Alguns termos jurídicos são difíceis, outros são pedantes, arcaicos, latinos, mas são sempre muito precisos. Há os que são insubstituíveis, não se podendo dizer a mesma coisa em outras palavras, pelo menos não de forma tão objetiva.
O direito tem, na sua linguagem peculiar, um instrumento que suaviza o impacto de certos fatos, principalmente quando se fala de sexo, morte e traição. Usa-se muito o latim, herdado do direito romano, para evitar embaraços na descrição de situações constrangedoras.
O ato sexual, por exemplo, é denominado "conjunção carnal", o lenocínio é "mediação para satisfazer a lascívia de outrem", também chamado de "proxenetismo". Prostituta é a mulher que se presta ao "desafogo à concupiscência alheia".
No tempo em que as discriminações eram autorizadas em nosso país, havia várias categorias de filhos: os bastardos, os naturais, os espúrios ou de coito danado, os adulterinos, os incestuosos e os sacrílegos, todos pertencentes à categoria geral dos ilegítimos e concorrendo em absoluta desvantagem com os legítimos.

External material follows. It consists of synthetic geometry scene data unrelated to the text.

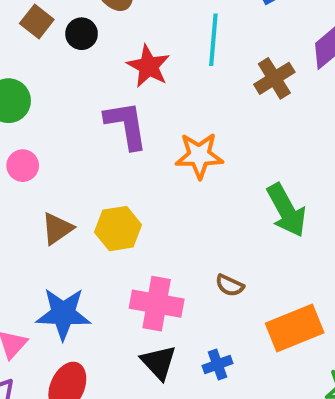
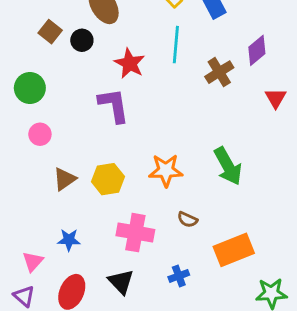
orange star: (199, 155) -> (166, 170), moved
blue star: (63, 314) -> (69, 240), size x0.6
black triangle: (159, 362) -> (121, 282), moved

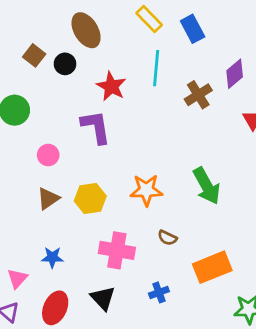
pink circle: (40, 134) -> (48, 155), moved

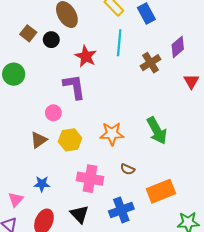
pink circle: (48, 155) -> (53, 113), moved
blue cross: (159, 292) -> (121, 210), size x1.6

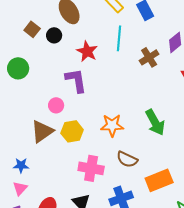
brown triangle: (39, 140) -> (42, 131), size x1.4
brown semicircle: (128, 169) -> (127, 159), size x1.5
blue star: (42, 184) -> (21, 165), moved

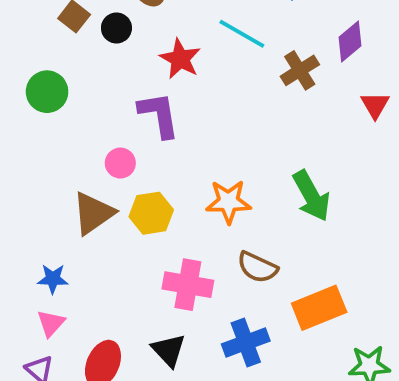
cyan line: (119, 38) -> (242, 34), turned -65

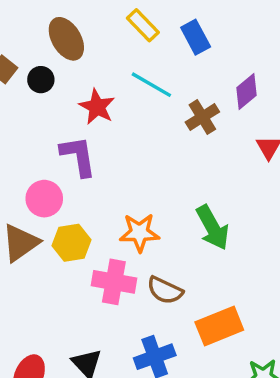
pink circle: (120, 163) -> (44, 199), size x1.4
pink cross: (188, 285) -> (114, 282), moved

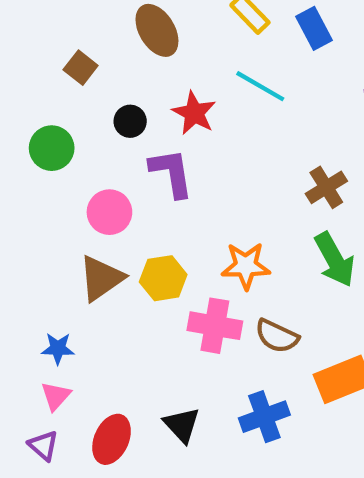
black circle: (41, 80) -> (130, 121), moved
brown cross: (202, 117) -> (326, 187), moved
pink circle: (44, 199) -> (109, 212), moved

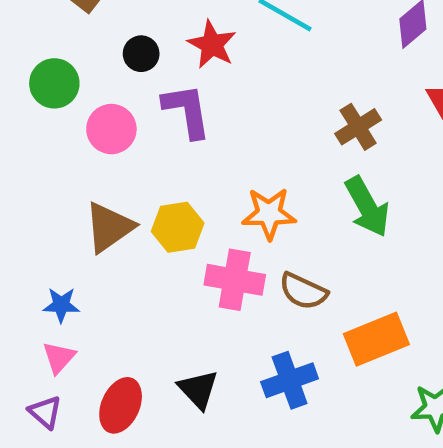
pink circle: (109, 212) -> (111, 129), moved

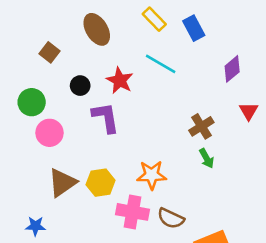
pink circle: (111, 129) -> (49, 133), moved
green arrow: (367, 207) -> (207, 158), moved, size x0.6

Graças ao avanço da cidadania e ao justo entendimento de que os filhos não devem pagar por eventuais erros dos pais, essas distinções são hoje inconstitucionais. Filhos são filhos, todos iguais, sem adjetivos. Falta apenas consolidar o mesmo critério com relação às mulheres, que ainda são tratadas nas leis com uma série de qualificações discriminatórias e injustas.
Mas voltando aos termos jurídicos, recente julgado do Tribunal da Alçada de São Paulo considerou que "... para a caracterização do crime previsto no art. 240 do Código Penal (adultério), não se exige o rigorismo do 'nudus cum nuda in eodem lecto', bastando que o casal adúltero se encontre 'solus cum sola in solitudine'..."
Isto quer dizer que para se comprovar o adultério não há necessidade de surpreender o casal nu na mesma cama, bastando que ambos estejam a sós em circunstâncias que autorizem supor a prática sexual. Dito em latim, evitam-se os detalhes constrangedores sem deixar de descrever exatamente o fato. No mérito, porém, é triste constatar que o adultério continua sendo crime no Brasil. Uma perda de tempo.
Em processos de inventário, chega a ser engraçado chamar o falecido de "de cujus", mas é melhor do que chamá-lo de "o morto". Bastante adequada, também, é a denominação dada ao contrato sobre herança de pessoa viva: "pacta corvina" (trata-se de um contrato nulo, pois, se válido fosse, colocaria os contratantes em posição de desejar a morte de alguém).
Finalmente, existem os termos jurídicos que são mal compreendidos e usados erroneamente de forma cômica. Conta-se do candidato que, ao fazer exame da Ordem dos Advogados do Brasil para obter a carteira que lhe daria o direito de exercer a advocacia, foi indagado pelo examinador sobre a diferença entre pessoa física (que é todo o ser humano) e pessoa jurídica (que são as instituições, corporações, sociedades etc.). Respondeu o candidato:
"Sei perfeitamente a distinção entre os dois termos. Pessoa física é qualquer um, eu por exemplo. Já pessoa jurídica, sem dúvida, é Vossa Excelência".